The insurance policy at issue does not contain a definition of "work." Plaintiff contends the definition means only physical or mental exertion. Hartford contends that the term is broader and encompasses alleged conduct in visiting the clinic for the purpose of discussing and monitoring its financial performance, and providing regular training and consulting. Hartford put forth no evidence that plaintiff did perform these tasks in 2008. However, Hartford contends that a reasonable jury could infer that plaintiff did so in 2008 based upon evidence that plaintiff performed these services in 2006 and 2007. As set forth above, Hartford has not set forth any facts creating a genuine issue of material fact as to the services performed by plaintiff in 2008.
Whether plaintiff or more correctly his accountant construed his 70% of the partnership income as income from employment or investment income is immaterial. The question is not how that income is classified for taxation purposes but instead whether plaintiff received that income in exchange for "work" performed in 2008. Hartford has failed to show that there is a genuine issue of material fact whether plaintiff performed any "work" for the clinic in 2008.
Hartford asserts that summary judgment is not appropriate because, based upon plaintiff's past activities in connection with his clinics, "it is reasonable to infer" that he continued to engage in the same activities in 2008, which activities, Hartford contends, constitutes "work." In response to plaintiff's claim that Hartford failed to provide a citation to the record showing that any genuine issue of material fact exists, Hartford contends that it is relying upon "general allegations" that plaintiff performed work in 2008.

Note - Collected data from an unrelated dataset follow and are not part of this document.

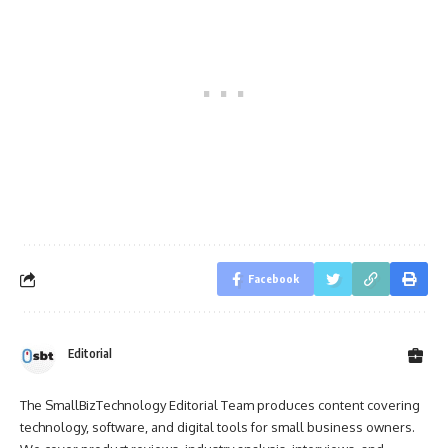
Facebook
Editorial
The SmallBizTechnology Editorial Team produces content covering
technology, software, and digital tools for small business owners.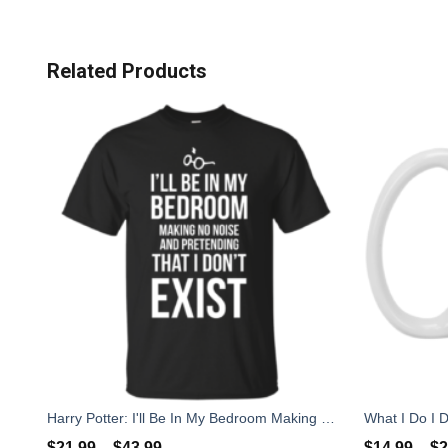
Related Products
Harry Potter: I'll Be In My Bedroom Making No Noise T-Shirts, Sweater
$
21.99
–
$
43.99
$
14.99
–
$
2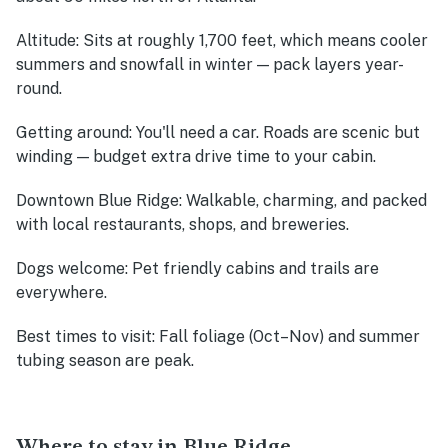
Altitude
: Sits at roughly 1,700 feet, which means cooler
summers and snowfall in winter — pack layers year-
round.
Getting around
: You'll need a car. Roads are scenic but
winding — budget extra drive time to your cabin.
Downtown Blue Ridge
: Walkable, charming, and packed
with local restaurants, shops, and breweries.
Dogs welcome
: Pet friendly cabins and trails are
everywhere.
Best times to visit
: Fall foliage (Oct–Nov) and summer
tubing season are peak.
Where to stay in Blue Ridge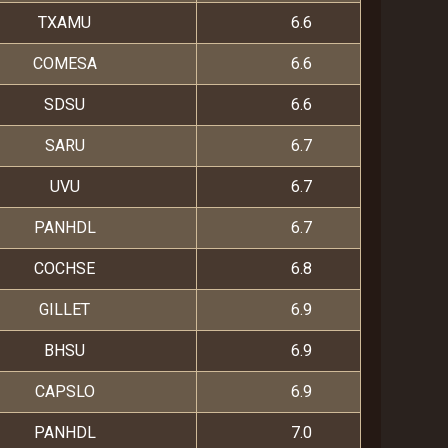
TXAMU
6.6
COMESA
6.6
SDSU
6.6
SARU
6.7
UVU
6.7
PANHDL
6.7
COCHSE
6.8
GILLET
6.9
BHSU
6.9
CAPSLO
6.9
PANHDL
7.0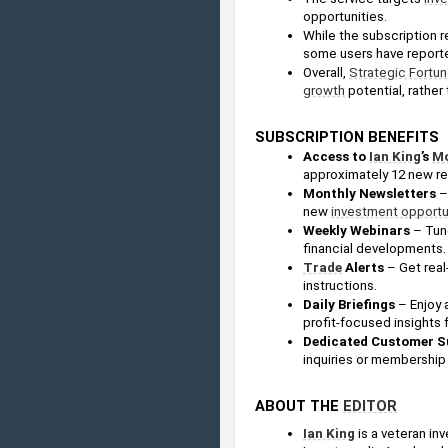
opportunities.
While the subscription r
some users have reporte
Overall, 
Strategic Fortu
growth
 potential, rathe
SUBSCRIPTION BENEFITS
Access to 
Ian King
’s 
Mo
approximately 12 new 
Monthly Newsletters 
–
new 
investment opportu
Weekly Webinars
 – Tun
financial developments.
Trade
 Alerts
 – Get real
instructions.
Daily Briefings 
– Enjoy 
profit-focused insights 
Dedicated Customer S
inquiries or membership
ABOUT THE 
EDITOR
Ian King
 is a veteran in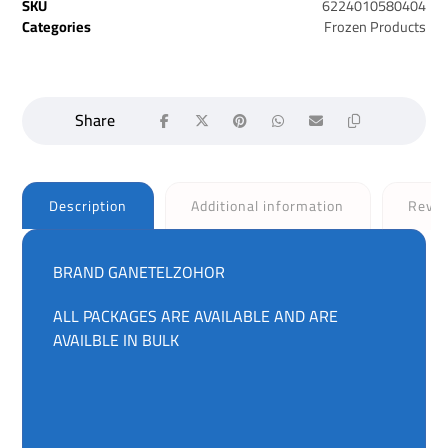
SKU
6224010580404
Categories
Frozen Products
Description
Additional information
Revi
BRAND GANETELZOHOR
ALL PACKAGES ARE AVAILABLE AND ARE
AVAILBLE IN BULK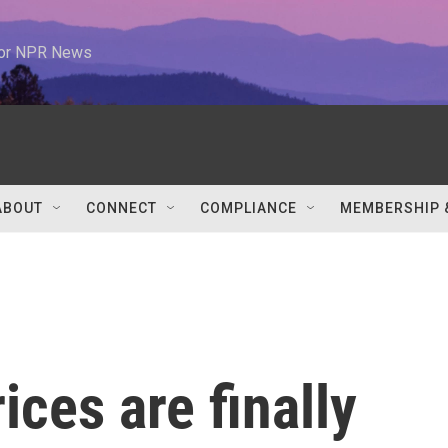
 for NPR News
ABOUT
CONNECT
COMPLIANCE
MEMBERSHIP 
ices are finally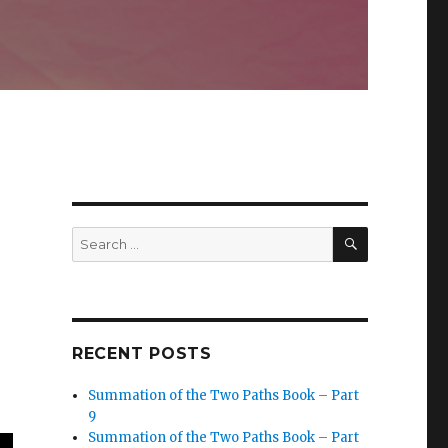
SEARCH
Search
for:
RECENT POSTS
Summation of the Two Paths Book – Part
9
Summation of the Two Paths Book – Part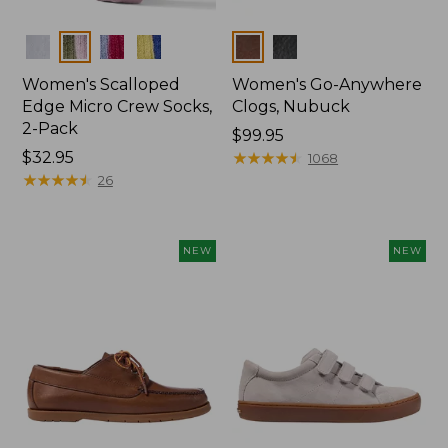
Colors
Colors
Women's Scalloped
Women's Go-Anywhere
Edge Micro Crew Socks,
Clogs, Nubuck
2-Pack
Price:
$99.95
Price:
$32.95
$99.95
★
★
★
★
★
★
★
★
★
★
1068
$32.95
★
★
★
★
★
★
★
★
★
★
26
NEW
NEW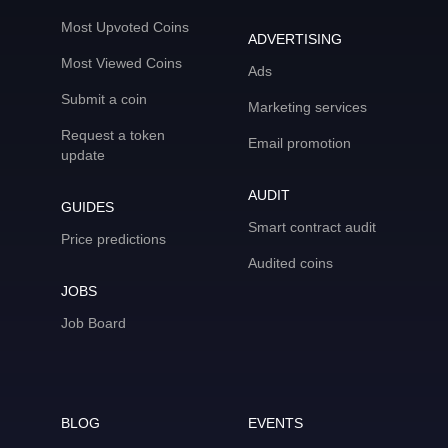
Most Upvoted Coins
ADVERTISING
Most Viewed Coins
Ads
Submit a coin
Marketing services
Request a token
Email promotion
update
AUDIT
GUIDES
Smart contract audit
Price predictions
Audited coins
JOBS
Job Board
BLOG
EVENTS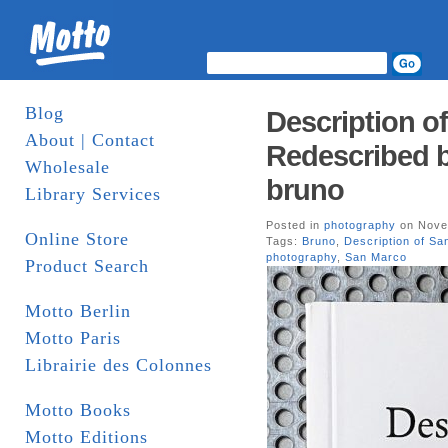
Blog
Description o
About | Contact
Redescribed b
Wholesale
bruno
Library Services
Posted in
photography
on Nove
Online Store
Tags:
Bruno
,
Description of Sa
photography
,
San Marco
Product Search
Motto Berlin
Motto Paris
Librairie des Colonnes
Motto Books
Motto Editions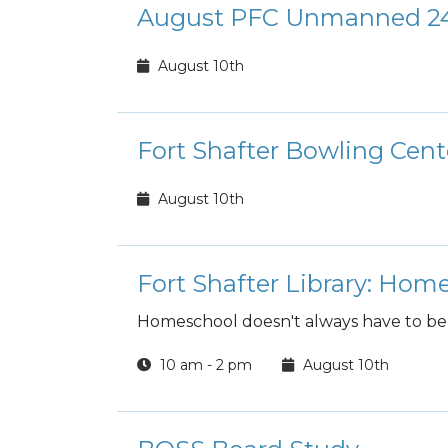
August PFC Unmanned 24
August 10th
Fort Shafter Bowling Cen
August 10th
Fort Shafter Library: Ho
Homeschool doesn't always have to be
10 am - 2 pm
August 10th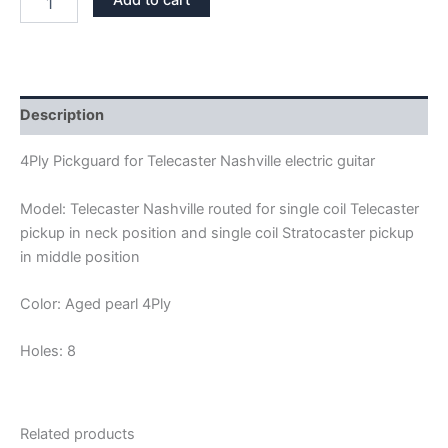
Add to cart
PEARL
4PLY
TELECASTER
NASHVILLE
PICKGUARD
quantity
Description
4Ply Pickguard for Telecaster Nashville electric guitar
Model: Telecaster Nashville routed for single coil Telecaster
pickup in neck position and single coil Stratocaster pickup
in middle position
Color: Aged pearl 4Ply
Holes: 8
Related products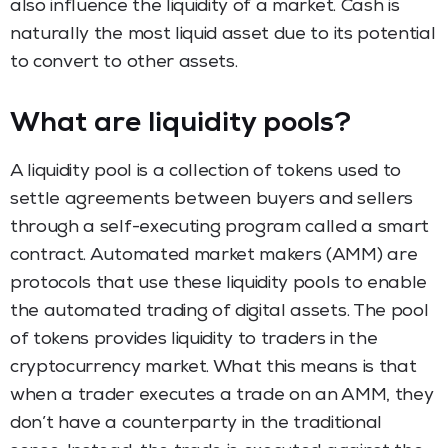
also influence the liquidity of a market. Cash is
naturally the most liquid asset due to its potential
to convert to other assets.
What are liquidity pools?
A liquidity pool is a collection of tokens used to
settle agreements between buyers and sellers
through a self-executing program called a smart
contract. Automated market makers (AMM) are
protocols that use these liquidity pools to enable
the automated trading of digital assets. The pool
of tokens provides liquidity to traders in the
cryptocurrency market. What this means is that
when a trader executes a trade on an AMM, they
don’t have a counterparty in the traditional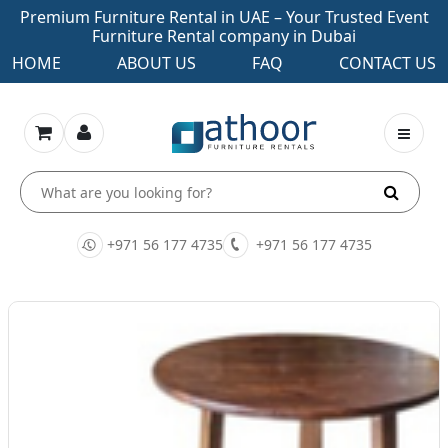
Premium Furniture Rental in UAE – Your Trusted Event
Furniture Rental company in Dubai
HOME
ABOUT US
FAQ
CONTACT US
+971 56 177 4735
+971 56 177 4735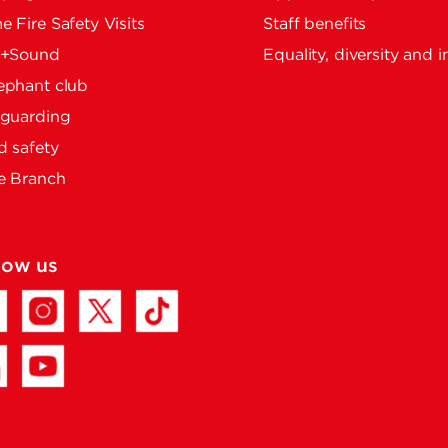
 Fire Safety Visits
Staff benefits
e+Sound
Equality, diversity and i
ephant club
eguarding
 safety
e Branch
low us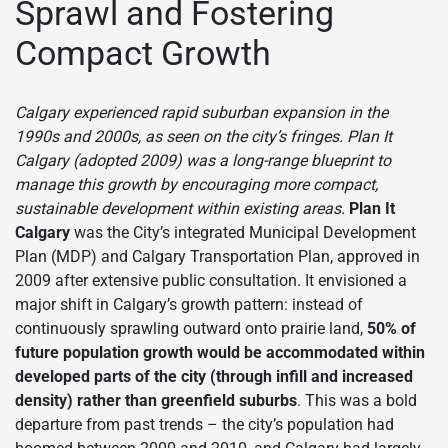
Sprawl and Fostering
Compact Growth
Calgary experienced rapid suburban expansion in the
1990s and 2000s, as seen on the city’s fringes. Plan It
Calgary (adopted 2009) was a long-range blueprint to
manage this growth by encouraging more compact,
sustainable development within existing areas.
Plan It
Calgary
was the City’s integrated Municipal Development
Plan (MDP) and Calgary Transportation Plan, approved in
2009 after extensive public consultation. It envisioned a
major shift in Calgary’s growth pattern: instead of
continuously sprawling outward onto prairie land,
50% of
future population growth would be accommodated within
developed parts of the city (through infill and increased
density) rather than greenfield suburbs
. This was a bold
departure from past trends – the city’s population had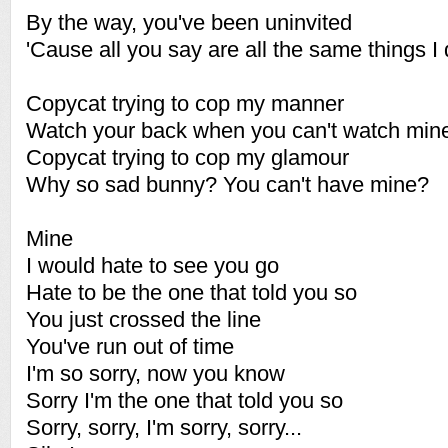
By the way, you've been uninvited
'Cause all you say are all the same things I 
Copycat trying to cop my manner
Watch your back when you can't watch min
Copycat trying to cop my glamour
Why so sad bunny? You can't have mine?
Mine
I would hate to see you go
Hate to be the one that told you so
You just crossed the line
You've run out of time
I'm so sorry, now you know
Sorry I'm the one that told you so
Sorry, sorry, I'm sorry, sorry...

Plaintiff set forth facts, supported by affidavit or deposition testimony, showing that he did not "work" in 2008. Such a showing shifted the burden to Hartford to present affirmative evidence showing that a genuine issue of material fact exists as to whether plaintiff performed "work." Uhiren v. Bristol-Myers Squibb Co., Inc., supra. General allegations do not suffice to satisfy Hartford's burden. Evidence of plaintiffs activities at the clinic prior to 2008 would not be sufficient evidence to support a jury verdict in Hartford's favor. See, Id.
ORDER
Now, therefore,IT IS ORDERED:
1. Plaintiffs motion, Doc. 52, for partial summary judgment is granted.
2. The stipulation, Doc. 92, for dismissal of State Farm is approved and granted. The caption shall be amended accordingly.